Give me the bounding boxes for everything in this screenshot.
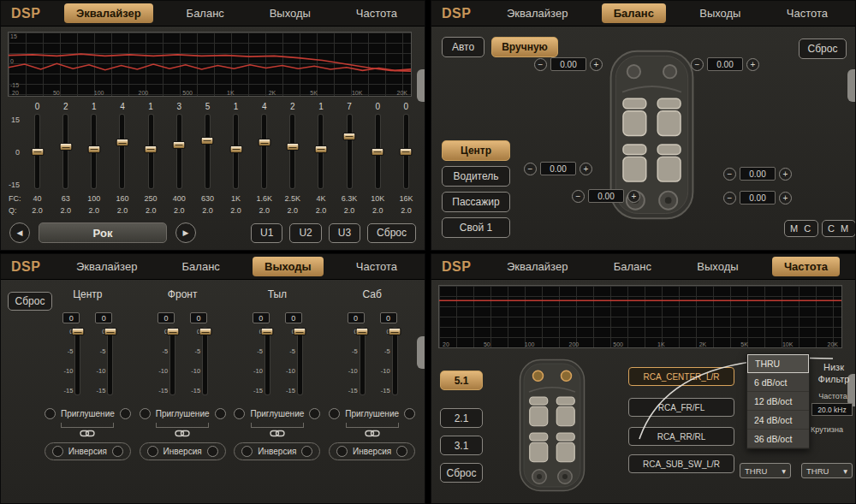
tab-outputs[interactable]: Выходы [258,3,323,23]
minus-button[interactable]: − [572,190,585,203]
tab-equalizer[interactable]: Эквалайзер [64,257,149,276]
slope-option[interactable]: 24 dB/oct [747,411,809,430]
output-slider-knob[interactable] [71,328,84,335]
mute-toggle-left[interactable] [45,408,56,419]
slope-select-left[interactable]: THRU ▾ [740,463,791,478]
tab-balance[interactable]: Баланс [175,3,236,23]
link-icon-wrap[interactable] [365,426,380,436]
output-slider[interactable] [108,328,112,394]
eq-band-slider[interactable] [290,115,294,188]
link-icon[interactable] [365,429,380,438]
eq-band-slider[interactable] [318,115,323,188]
output-slider[interactable] [360,328,365,394]
eq-slider-knob[interactable] [343,133,356,140]
tab-outputs[interactable]: Выходы [253,257,324,276]
mc-button[interactable]: M C [784,220,818,237]
eq-band-slider[interactable] [92,115,96,188]
tab-equalizer[interactable]: Эквалайзер [495,3,580,23]
link-icon-wrap[interactable] [270,426,285,436]
invert-toggle-right[interactable] [396,446,407,457]
eq-slider-knob[interactable] [173,141,186,149]
preset-next-button[interactable]: ▶ [175,222,196,243]
invert-toggle-left[interactable] [147,446,158,457]
mute-toggle-left[interactable] [329,408,340,419]
cm-button[interactable]: C M [822,220,856,237]
invert-toggle-left[interactable] [336,446,348,457]
plus-button[interactable]: + [590,58,603,71]
preset-display[interactable]: Рок [39,222,167,243]
freq-reset-button[interactable]: Сброс [440,463,483,483]
output-slider[interactable] [298,328,302,394]
link-icon[interactable] [175,429,190,438]
link-icon-wrap[interactable] [175,426,190,436]
slope-option[interactable]: 36 dB/oct [747,430,809,448]
tab-balance[interactable]: Баланс [602,3,666,23]
mode-5-1-button[interactable]: 5.1 [440,371,483,390]
output-slider[interactable] [203,328,207,394]
balance-auto-button[interactable]: Авто [442,37,484,57]
minus-button[interactable]: − [534,58,547,71]
eq-slider-knob[interactable] [31,148,44,156]
mute-toggle-left[interactable] [234,408,245,419]
mute-toggle-left[interactable] [140,408,151,419]
tab-equalizer[interactable]: Эквалайзер [495,257,580,276]
mute-toggle-right[interactable] [309,408,320,419]
balance-preset-2[interactable]: Водитель [442,166,510,187]
rca-button-1[interactable]: RCA_CENTER_L/R [628,367,734,386]
link-icon[interactable] [80,429,95,438]
output-slider-knob[interactable] [356,328,369,335]
eq-band-slider[interactable] [63,115,68,188]
preset-prev-button[interactable]: ◀ [9,222,30,243]
eq-slider-knob[interactable] [258,139,270,146]
tab-frequency[interactable]: Частота [344,257,409,276]
minus-button[interactable]: − [723,168,736,181]
tab-balance[interactable]: Баланс [170,257,232,276]
mode-3-1-button[interactable]: 3.1 [440,436,483,455]
output-slider[interactable] [393,328,397,394]
output-slider[interactable] [75,328,80,394]
balance-reset-button[interactable]: Сброс [799,39,847,59]
output-slider[interactable] [265,328,270,394]
output-slider-knob[interactable] [166,328,179,335]
eq-slider-knob[interactable] [145,145,158,153]
plus-button[interactable]: + [779,192,792,205]
rca-button-3[interactable]: RCA_RR/RL [628,427,734,446]
eq-band-slider[interactable] [149,115,153,188]
mute-toggle-right[interactable] [215,408,226,419]
eq-band-slider[interactable] [120,115,124,188]
eq-band-slider[interactable] [177,115,181,188]
eq-band-slider[interactable] [205,115,210,188]
balance-manual-button[interactable]: Вручную [491,37,558,57]
eq-band-slider[interactable] [262,115,266,188]
eq-band-slider[interactable] [348,115,352,188]
tab-outputs[interactable]: Выходы [687,3,752,23]
mute-toggle-right[interactable] [404,408,415,419]
eq-slider-knob[interactable] [229,145,242,153]
minus-button[interactable]: − [723,192,736,205]
eq-band-slider[interactable] [234,115,238,188]
tab-balance[interactable]: Баланс [602,257,663,276]
invert-toggle-left[interactable] [52,446,63,457]
output-slider-knob[interactable] [261,328,274,335]
invert-toggle-right[interactable] [207,446,218,457]
eq-reset-button[interactable]: Сброс [367,223,416,243]
eq-slider-knob[interactable] [116,139,128,146]
memory-u1-button[interactable]: U1 [251,223,282,243]
mode-2-1-button[interactable]: 2.1 [440,408,483,428]
tab-frequency[interactable]: Частота [772,257,840,276]
memory-u2-button[interactable]: U2 [289,223,321,243]
eq-slider-knob[interactable] [286,143,299,151]
eq-slider-knob[interactable] [87,145,100,153]
plus-button[interactable]: + [580,163,592,175]
eq-slider-knob[interactable] [314,145,327,153]
minus-button[interactable]: − [691,58,704,71]
eq-band-slider[interactable] [404,115,408,188]
slope-option[interactable]: 6 dB/oct [747,373,809,392]
tab-outputs[interactable]: Выходы [685,257,750,276]
slope-select-right[interactable]: THRU ▾ [801,463,853,478]
tab-equalizer[interactable]: Эквалайзер [64,3,153,23]
invert-toggle-left[interactable] [241,446,253,457]
output-slider[interactable] [170,328,175,394]
rca-button-4[interactable]: RCA_SUB_SW_L/R [628,454,734,473]
balance-preset-4[interactable]: Свой 1 [442,217,510,238]
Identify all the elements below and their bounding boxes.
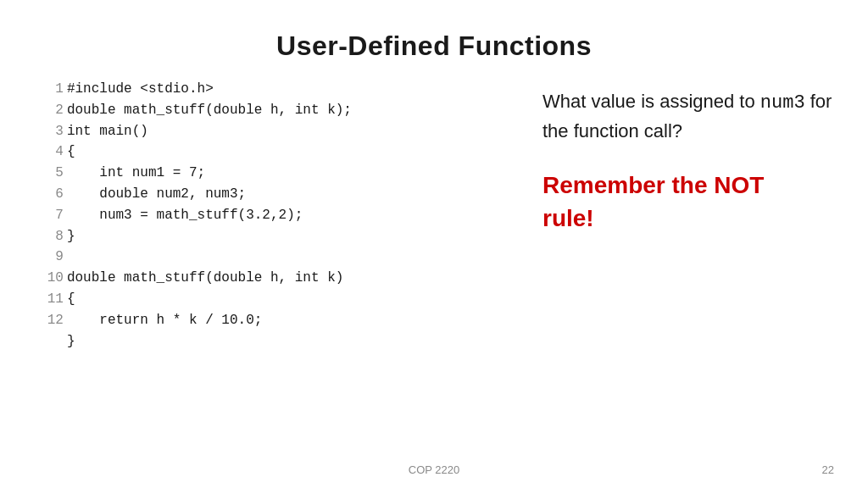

**TASK DESCRIPTION:** Reproduce every line in the data that has the word "option" in it.

**RESULT FOR THIS TASK:**
slope-option[interactable]: 24 dB/oct [747,411,809,430]
slope-option[interactable]: 36 dB/oct [747,430,809,448]
slope-option[interactable]: 6 dB/oct [747,373,809,392]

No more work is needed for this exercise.